▶ What you are asked to do: Only the lines below between the one holding "薬剤師のための医療情報検索テクニック（2019年）" and the one holding "et les techniques", inclusive, are to be reproduced word for word; the pictures are to be left out.

▶ Source material:
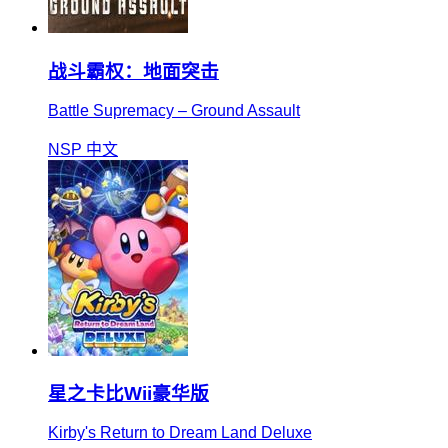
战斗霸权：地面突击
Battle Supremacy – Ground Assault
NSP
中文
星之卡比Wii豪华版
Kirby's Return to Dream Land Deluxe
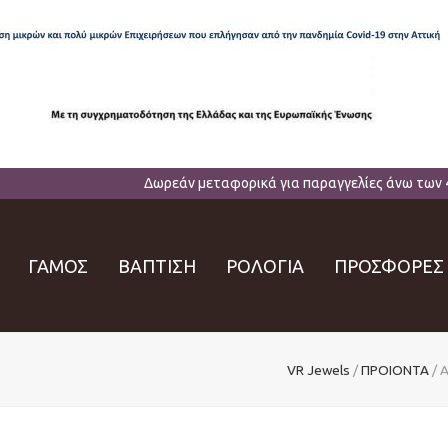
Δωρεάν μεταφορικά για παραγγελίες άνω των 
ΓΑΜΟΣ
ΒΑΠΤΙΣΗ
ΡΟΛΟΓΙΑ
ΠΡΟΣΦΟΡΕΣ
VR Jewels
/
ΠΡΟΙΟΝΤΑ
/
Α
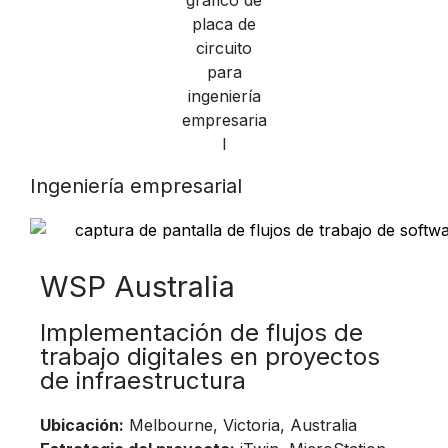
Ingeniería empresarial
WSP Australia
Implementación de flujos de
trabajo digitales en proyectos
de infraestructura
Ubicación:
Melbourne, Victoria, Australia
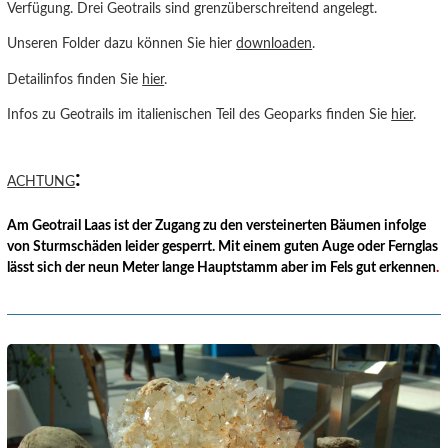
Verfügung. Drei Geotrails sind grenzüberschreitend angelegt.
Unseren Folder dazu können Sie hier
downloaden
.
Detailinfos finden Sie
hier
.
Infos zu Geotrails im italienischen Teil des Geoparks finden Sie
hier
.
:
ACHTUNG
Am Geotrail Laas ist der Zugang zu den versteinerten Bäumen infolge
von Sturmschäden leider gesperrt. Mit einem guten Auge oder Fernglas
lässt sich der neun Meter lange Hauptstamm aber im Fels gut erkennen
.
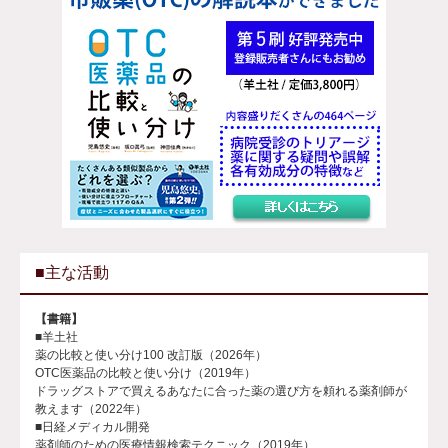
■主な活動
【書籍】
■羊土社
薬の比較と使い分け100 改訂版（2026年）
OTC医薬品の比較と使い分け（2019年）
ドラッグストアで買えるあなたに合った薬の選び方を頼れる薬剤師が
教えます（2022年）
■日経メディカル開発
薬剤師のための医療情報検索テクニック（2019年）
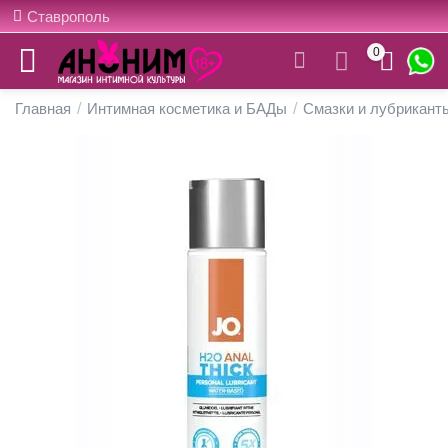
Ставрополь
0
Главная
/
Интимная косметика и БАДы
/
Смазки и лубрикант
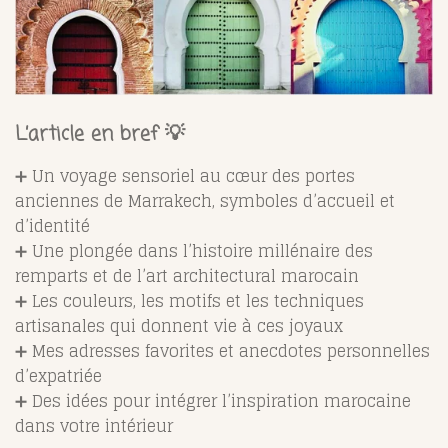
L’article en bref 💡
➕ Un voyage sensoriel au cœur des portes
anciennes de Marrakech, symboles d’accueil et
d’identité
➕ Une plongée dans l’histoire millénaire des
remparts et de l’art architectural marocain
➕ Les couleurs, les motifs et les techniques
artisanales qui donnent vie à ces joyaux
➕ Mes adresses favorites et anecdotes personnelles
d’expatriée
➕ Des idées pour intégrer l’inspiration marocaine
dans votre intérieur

▶ Task answer:
薬剤師のための医療情報検索テクニック（2019年）
Ставрополь
0
Главная
/
Интимная косметика и БАДы
/
Смазки и лубрикант
L’article en bref 💡
➕ Un voyage sensoriel au cœur des portes
anciennes de Marrakech, symboles d’accueil et
d’identité
➕ Une plongée dans l’histoire millénaire des
remparts et de l’art architectural marocain
➕ Les couleurs, les motifs et les techniques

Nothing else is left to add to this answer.